Simon*, aged 23, shares his views on what it’s like caring for his mother with early onset dementia.
When did you first realise that you were a carer?
Only when individuals around me used the word “carer” regularly did I recognise myself as one, this wasn’t until a few years after my mother’s diagnosis. Even to this day, I just see myself as a son helping his mother.
How has being a carer impacted on your life?
Helping a loved one to receive the best quality of life is emotionally rewarding. Knowing that you are actively helping in keeping your loved one happy, safe and at home is a reward worth more than money. It grounds you, forces you to mature at a quicker rate and take heavier responsibilities. It’s hard at first, but once you get the ball rolling, it builds character and decision making, crucial traits to have in the future.
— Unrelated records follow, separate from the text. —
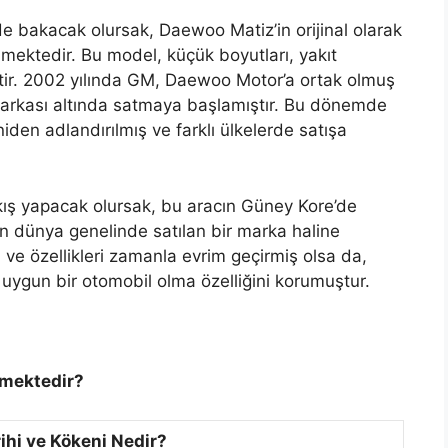
lde bakacak olursak, Daewoo Matiz’in orijinal olarak
lmektedir. Bu model, küçük boyutları, yakıt
iştir. 2002 yılında GM, Daewoo Motor’a ortak olmuş
markası altında satmaya başlamıştır. Bu dönemde
den adlandırılmış ve farklı ülkelerde satışa
akış yapacak olursak, bu aracın Güney Kore’de
dan dünya genelinde satılan bir marka haline
ımı ve özellikleri zamanla evrim geçirmiş olsa da,
 uygun bir otomobil olma özelliğini korumuştur.
lmektedir?
rihi ve Kökeni Nedir?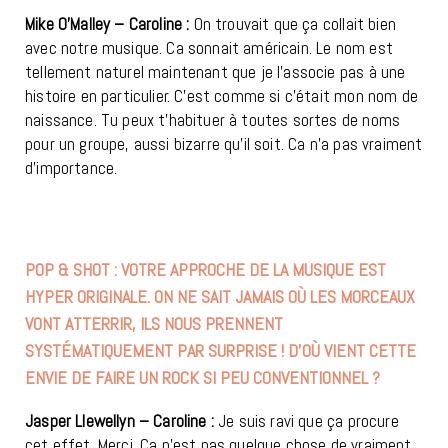
Mike O’Malley – Caroline :
On trouvait que ça collait bien
avec notre musique. Ca sonnait américain. Le nom est
tellement naturel maintenant que je l’associe pas à une
histoire en particulier. C’est comme si c’était mon nom de
naissance. Tu peux t’habituer à toutes sortes de noms
pour un groupe, aussi bizarre qu’il soit. Ca n’a pas vraiment
d’importance.
POP & SHOT : VOTRE APPROCHE DE LA MUSIQUE EST
HYPER ORIGINALE. ON NE SAIT JAMAIS OÙ LES MORCEAUX
VONT ATTERRIR, ILS NOUS PRENNENT
SYSTÉMATIQUEMENT PAR SURPRISE ! D’OÙ VIENT CETTE
ENVIE DE FAIRE UN ROCK SI PEU CONVENTIONNEL ?
Jasper Llewellyn – Caroline :
Je suis ravi que ça procure
cet effet. Merci. Ca n’est pas quelque chose de vraiment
What does an average day look like?
Cooking, cleaning, washing, schedules, routines, physically helping my mother throughout the day, alarms to prompt medication and appointments set in advance. Ensuring that nothing is overlooked to limit any bumps in the road.
What advice would you give to another young person in a similar situation?
Know your limits, you may not think that you have any, but we all do. Asking for help doesn’t mean defeat, it means that you still want to be a caregiver and you’re not willing to give up yet. Be it physically, emotionally, or financially, there is help for anyone who asks.
Is there anything that you would like to see professionals doing to support Young Adult Carers?
What needs to be done is to improve funding from the government to the professionals helping young adult carers, to reach everyone out there who needs help or information and does not know where to look or what steps to take. The subject isn’t being talked about enough and it needs to be brought into the light.